Puis il alla à quatre pattes vers Aziraphale et vérifia la chemise de l’ange. Si la tache qui la maculait était du sang, il allait falloir réviser les fondements de la biologie.

« Ouh, ça pique, gémit l’ange dans les profondeurs du bosquet. J’ai été touché juste en dessous des côtes.

– Oui, mais tu saignes souvent bleu ? » s’enquit Rampa.

Les paupières d’Aziraphale s’ouvrirent. De sa main droite, il se palpa la poitrine. Il se rassit. Il se soumit au même examen médical sommaire que Rampa.

« De la peinture ? » demanda-t-il.

Rampa opina.

« Mais à quoi jouent-ils ? demanda Aziraphale.
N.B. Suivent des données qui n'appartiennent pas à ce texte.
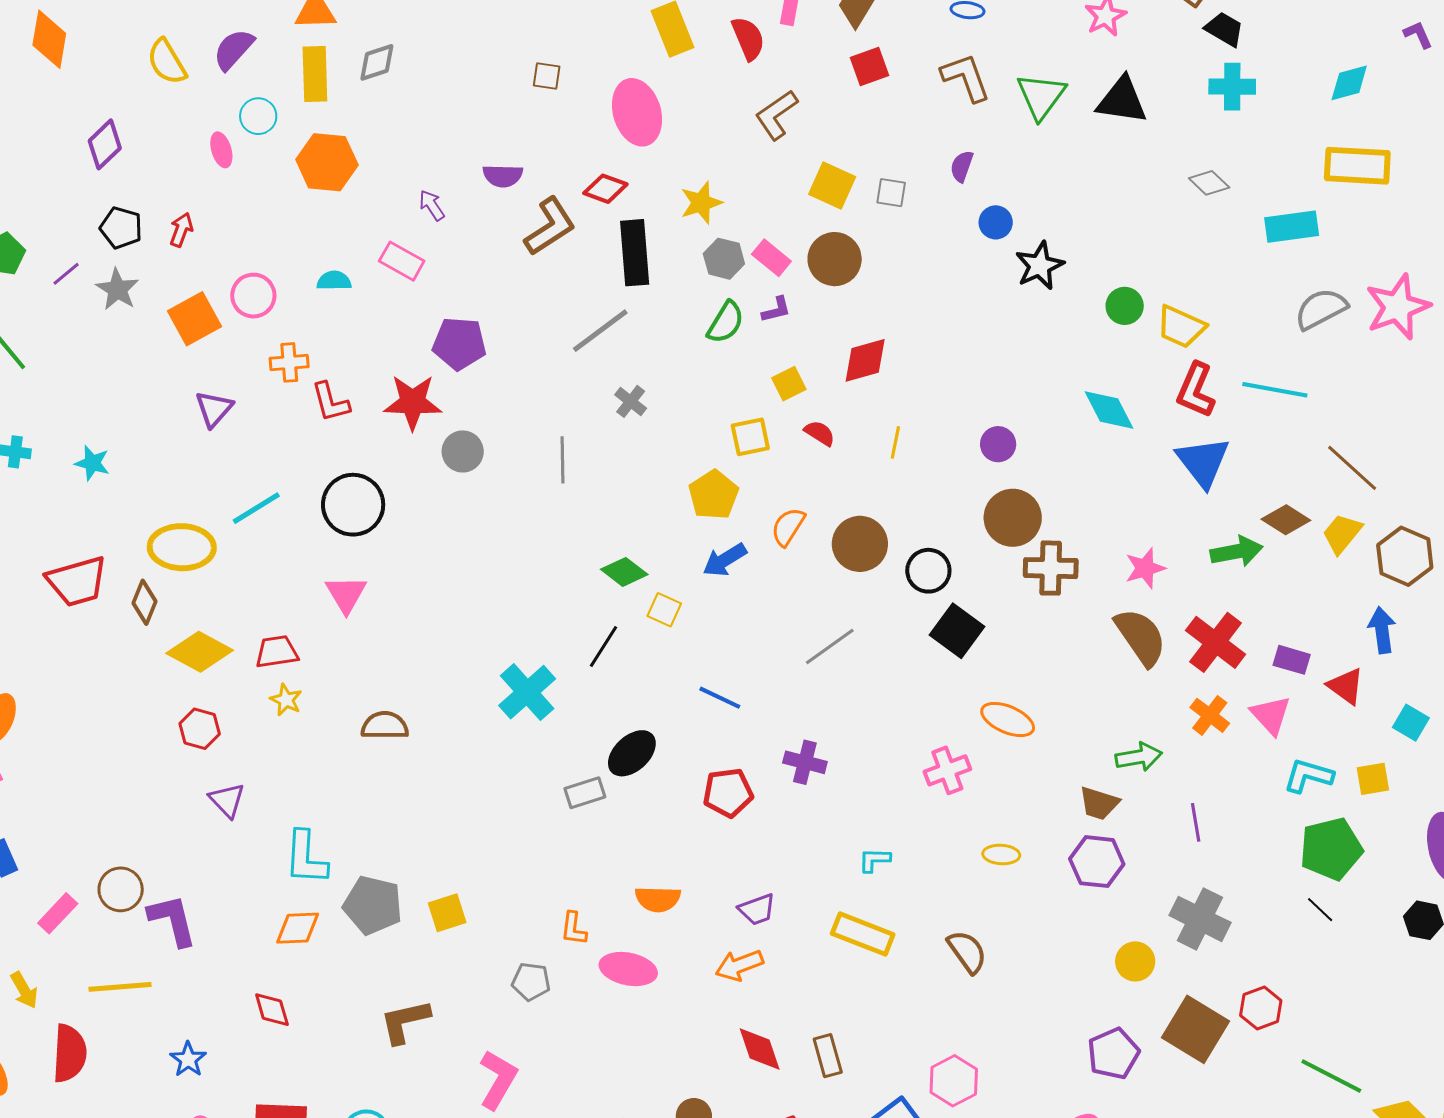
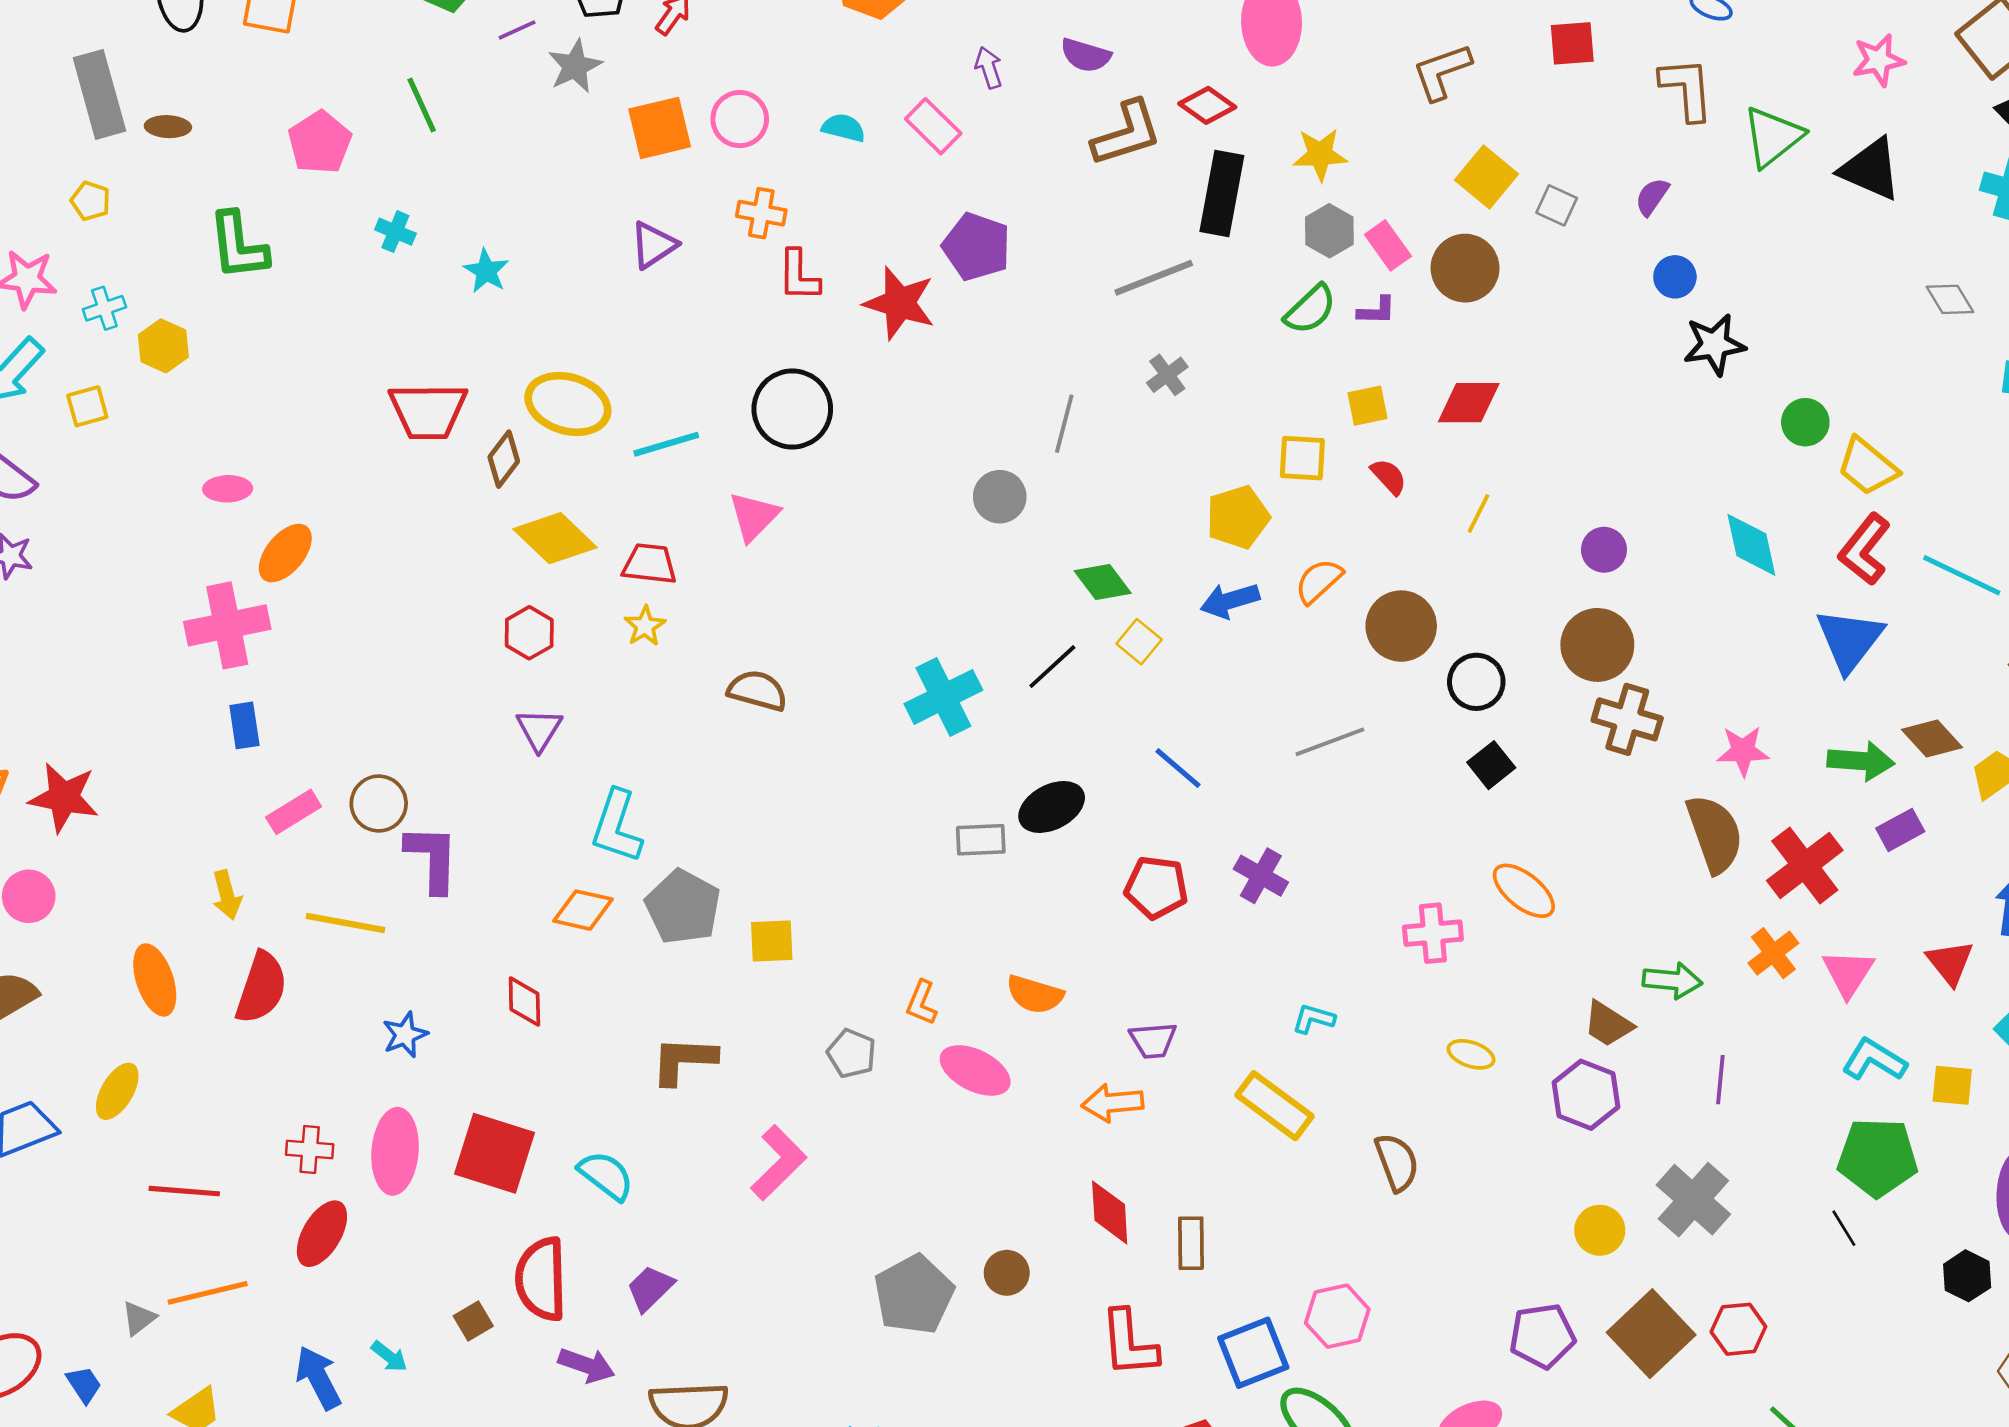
gray circle: (463, 451) -> (1000, 497), moved
cyan line: (256, 508) -> (666, 444), moved
black square: (957, 631) -> (1491, 765), size x0.7
purple rectangle: (1292, 660) -> (1900, 830), moved, turned -60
– Je ne sais pas, mais je crois qu’on appelle ça jouer au con. » D'après le ton de sa voix, il savait y jouer, lui aussi. Et bien mieux.

C’était un jeu. Et c’était follement amusant. Nigel Tompkins, Directeur Adjoint (Dépt. Achats), se frayait un chemin dans la végétation, l’imagination enflammée par quelques scènes tirées des meilleurs films de Clint Eastwood. Dire qu’il avait craint de s’ennuyer en stage de gestionc

Certes, il y avait eu un cours, mais c’était pour expliquer le fonctionnement des pistolets à peinture, et tout ce qu’on ne devait pas faire avec. Tompkins avait regardé les visages jeunes et avenants de ses rivaux stagiaires, alors que tous, sans exception, se juraient de mettre le catalogue complet en pratique s’ils avaient la moindre chance de ne pas se faire prendre. Quand on vous dit que les affaires sont une jungle et qu’on vous met un pistolet en main, pour Tompkins, c’était la preuve qu’on ne s’attendait pas à ce que vous visiez simplement la chemise ; le but de la manœuvre, c’était de se payer la tête du grand chef pour l’accrocher sur le manteau de la cheminée.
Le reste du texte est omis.